Minh Trinh

STAR Scholars Abstract

2023 STAR Scholars Abstract - Minh Trinh

  • October 17, 2024 at 10:02 AM
  • Visible to group members and anyone with the link
Decoding LLMs: Unveiling ChatGPT's Human-Like Deception
Generative artificial intelligence (AI) has revolutionized human-AI interactions, but ethical and societal concerns arise due to deceptive AI-generated content. Our research delves into the layers of deception in Large Language Models (LLMs) like ChatGPT, exploring their ability to produce texts without factual basis and the self-deception they trigger in users. Recognizing demographic biases in deceptive word choices through literature review, our study aims to answer whether AI mimics human deception.

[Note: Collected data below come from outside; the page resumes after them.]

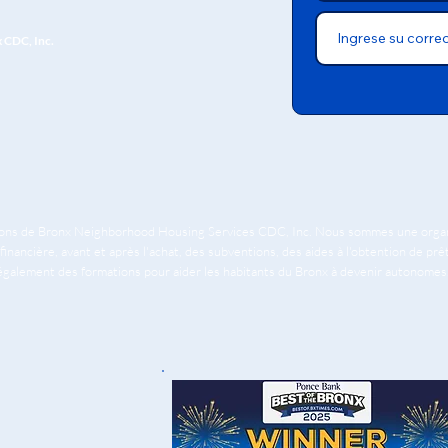
x CDC, Inc.
tions de Bronx Neighborhood Housing Services CDC, Inc. Nous sommes une organis
financière, avant et après l'achat, des subventions, des aides à l'obtention de pr
 également des formations pour aider les habitants du Bronx à devenir autonomes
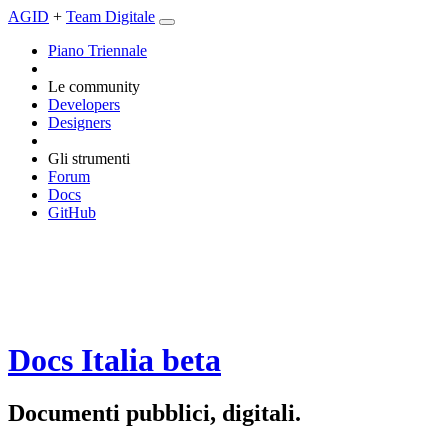
AGID
+
Team Digitale
Piano Triennale
Le community
Developers
Designers
Gli strumenti
Forum
Docs
GitHub
Docs Italia
beta
Documenti pubblici, digitali.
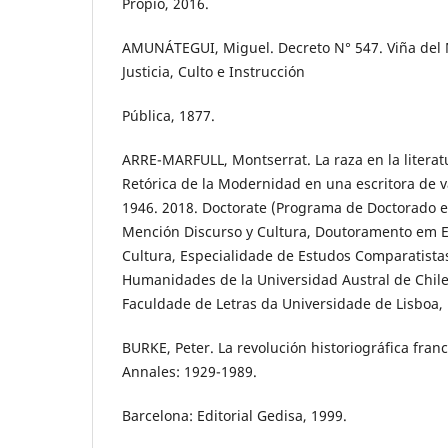
Propio, 2016.
AMUNÁTEGUI, Miguel. Decreto N° 547. Viña del 
Justicia, Culto e Instrucción
Pública, 1877.
ARRE-MARFULL, Montserrat. La raza en la literatu
Retórica de la Modernidad en una escritora de v
1946. 2018. Doctorate (Programa de Doctorado 
Mención Discurso y Cultura, Doutoramento em Es
Cultura, Especialidade de Estudos Comparatistas)
Humanidades de la Universidad Austral de Chile, 
Faculdade de Letras da Universidade de Lisboa, 
BURKE, Peter. La revolución historiográfica franc
Annales: 1929-1989.
Barcelona: Editorial Gedisa, 1999.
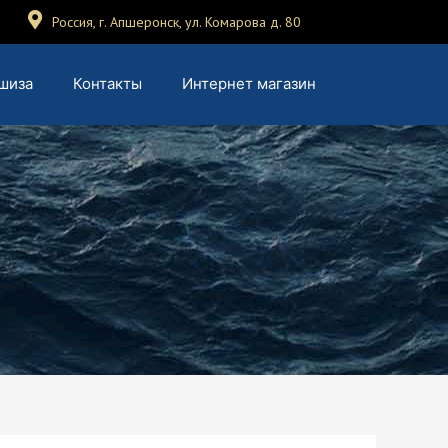
Россия, г. Апшеронск, ул. Комарова д. 80
шиза
Контакты
Интернет магазин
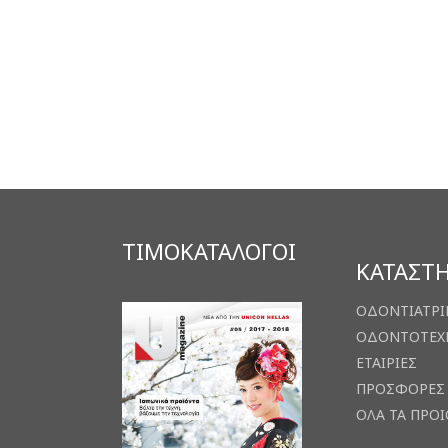
ΤΙΜΟΚΑΤΑΛΟΓΟΙ
ΚΑΤΑΣΤ
ΟΔΟΝΤΙΑΤΡΙ
ΟΔΟΝΤΟΤΕΧ
ΕΤΑΙΡΙΕΣ
ΠΡΟΣΦΟΡΕΣ
ΟΛΑ ΤΑ ΠΡΟ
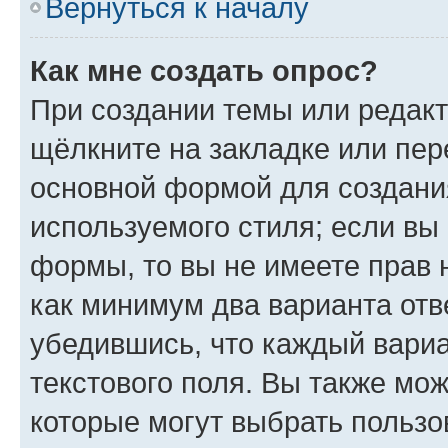
Вернуться к началу
Как мне создать опрос?
При создании темы или редак
щёлкните на закладке или пе
основной формой для создани
используемого стиля; если вы 
формы, то вы не имеете прав 
как минимум два варианта отв
убедившись, что каждый вариа
текстового поля. Вы также мож
которые могут выбрать пользо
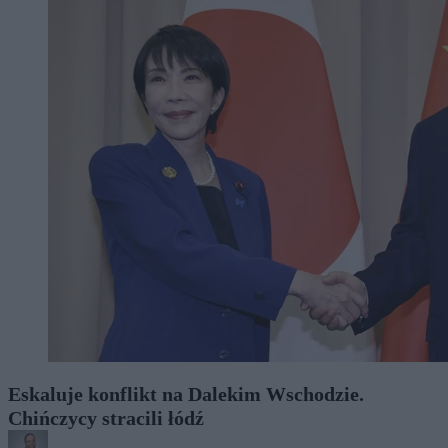
Eskaluje konflikt na Dalekim Wschodzie.
Chińczycy stracili łódź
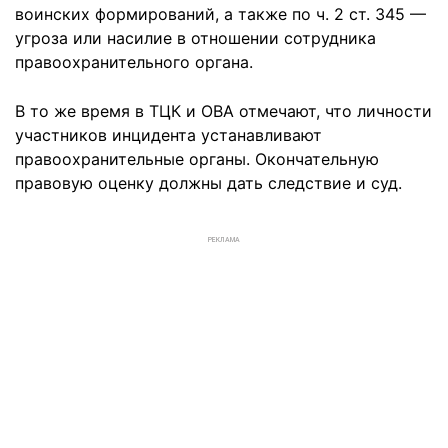
воинских формирований, а также по ч. 2 ст. 345 —
угроза или насилие в отношении сотрудника
правоохранительного органа.
В то же время в ТЦК и ОВА отмечают, что личности
участников инцидента устанавливают
правоохранительные органы. Окончательную
правовую оценку должны дать следствие и суд.
РЕКЛАМА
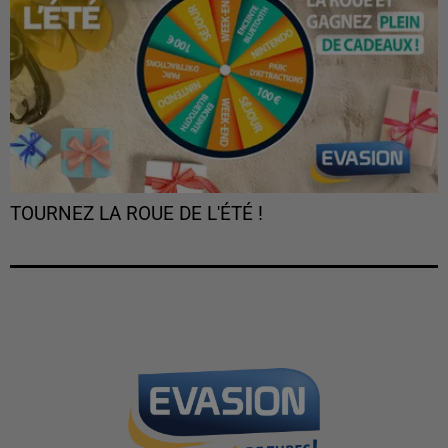
TOURNEZ LA ROUE DE L'ÉTÉ !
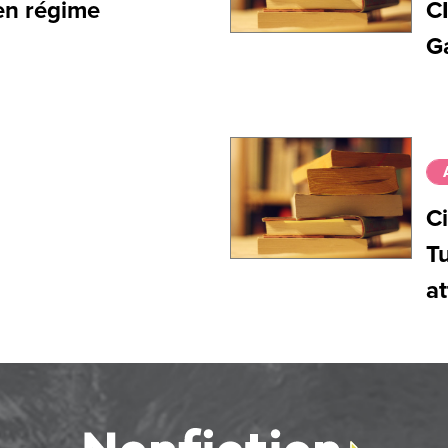
en régime
C
Ga
C
Tu
at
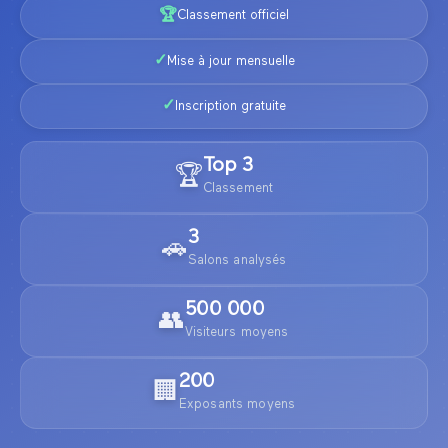
🏆
Classement officiel
✓
Mise à jour mensuelle
✓
Inscription gratuite
Top
3
🏆
Classement
3
🚗
Salons analysés
500 000
👥
Visiteurs moyens
200
🏢
Exposants moyens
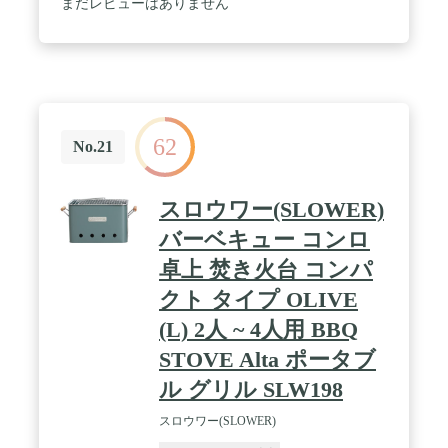
まだレビューはありません
1P やきまる 焼肉ﾌﾟﾚｰﾄ】アルミダイカスト（フッ素
加工） / 重量：【CB-SLG-2 スモークレス焼肉グリ
ル やきまる2】約2.0kg / 生産国：【CB-SLG-2 スモ
ークレス焼肉グリル やきまる2】日本
62
No.21
スロウワー(SLOWER)
バーベキュー コンロ
卓上 焚き火台 コンパ
クト タイプ OLIVE
(L) 2人 ~ 4人用 BBQ
STOVE Alta ポータブ
ル グリル SLW198
スロウワー(SLOWER)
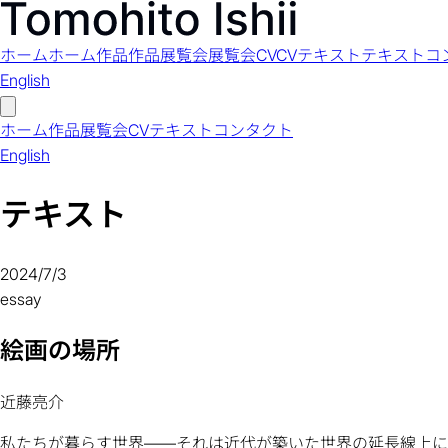
ホーム
ホーム
作品
作品
展覧会
展覧会
CV
CV
テキスト
テキスト
コ
English
ホーム
作品
展覧会
CV
テキスト
コンタクト
English
テキスト
2024/7/3
essay
絵画の場所
近藤亮介
私たちが暮らす世界――それは近代が築いた世界の延長線上に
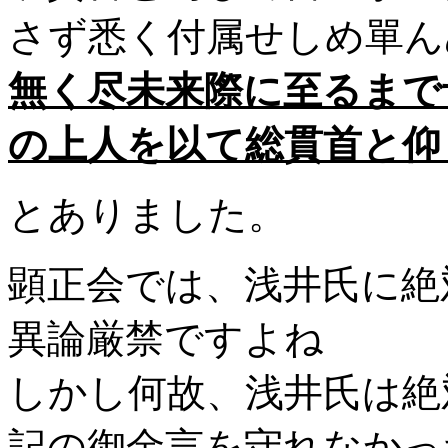
さず悉く付属せしめ單ん
無く尽未来際に至るまで
の上人を以て総貫首と仰
とありました。
顕正会では、浅井氏に
異論厳禁ですよね
しかし何故、浅井氏は絶
記の御金言を守れなかっ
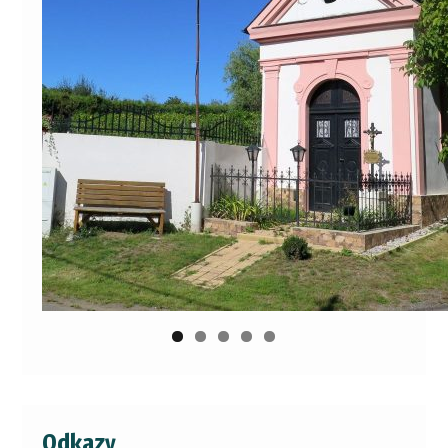
Odkazy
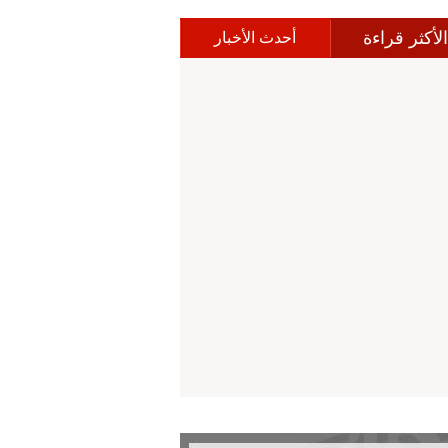
الأكثر قراءة
أحدث الأخبار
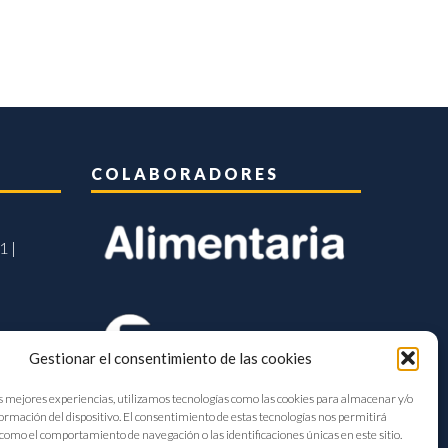
COLABORADORES
1 |
Gestionar el consentimiento de las cookies
s mejores experiencias, utilizamos tecnologías como las cookies para almacenar y/o
formación del dispositivo. El consentimiento de estas tecnologías nos permitirá
como el comportamiento de navegación o las identificaciones únicas en este sitio.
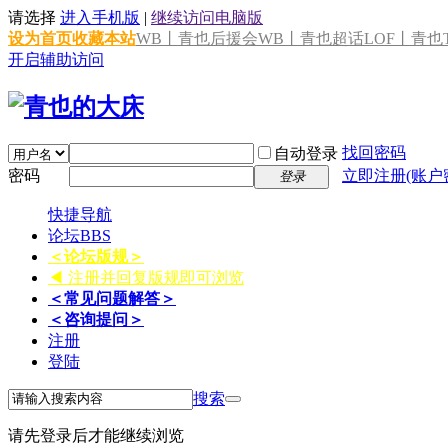
请选择
进入手机版
|
继续访问电脑版
设为首页
收藏本站
WB丨青也后援会
WB丨青也超话
LOF丨青也T
开启辅助访问
找回密码
自动登录
密码
立即注册(账户
登录
快捷导航
论坛
BBS
＜论坛版规＞
◀ 注册并回复版规即可浏览
＜常见问题解答＞
＜咨询提问＞
注册
登陆
搜索
请先登录后才能继续浏览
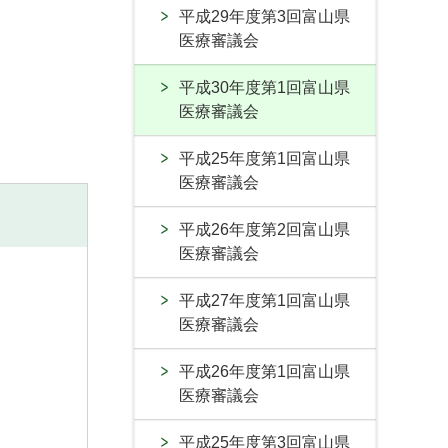
平成29年度第3回富山県
医療審議会
平成30年度第1回富山県
医療審議会
平成25年度第1回富山県
医療審議会
平成26年度第2回富山県
医療審議会
平成27年度第1回富山県
医療審議会
平成26年度第1回富山県
医療審議会
平成25年度第3回富山県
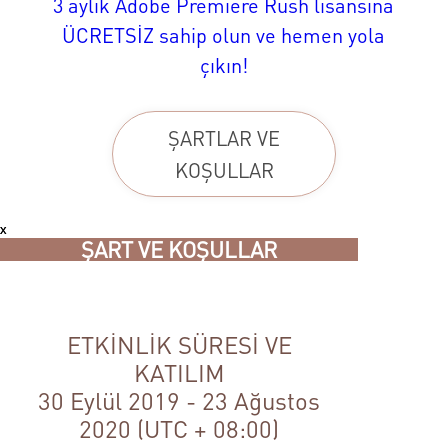
3 aylık Adobe Premiere Rush lisansına
ÜCRETSİZ sahip olun ve hemen yola
çıkın!
ŞARTLAR VE
KOŞULLAR
x
ŞART VE KOŞULLAR
ETKİNLİK SÜRESİ VE
KATILIM
30 Eylül 2019 - 23 Ağustos
2020 (UTC + 08:00)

Having synthesized false human reviews for restaurants, hotels, and doctors, we curate a dataset of over 1000 personas using ChatGPT-generated names reflecting U.S. Census demographics. Furthermore, we test and fine-tune various prompts for ChatGPT to attain human-level deception. After generating reviews for each persona via ChatGPT, we utilize machine learning and NLP techniques to analyze and extract various linguistic biases that can be leveraged for AI-generated content detection. Ultimately, our goal is to gain insights into AI’s deception and its implications and refine methods for deception detection. Following STAR, I intend to continue research with my faculty mentor as we investigate diverse contexts and more LLMs.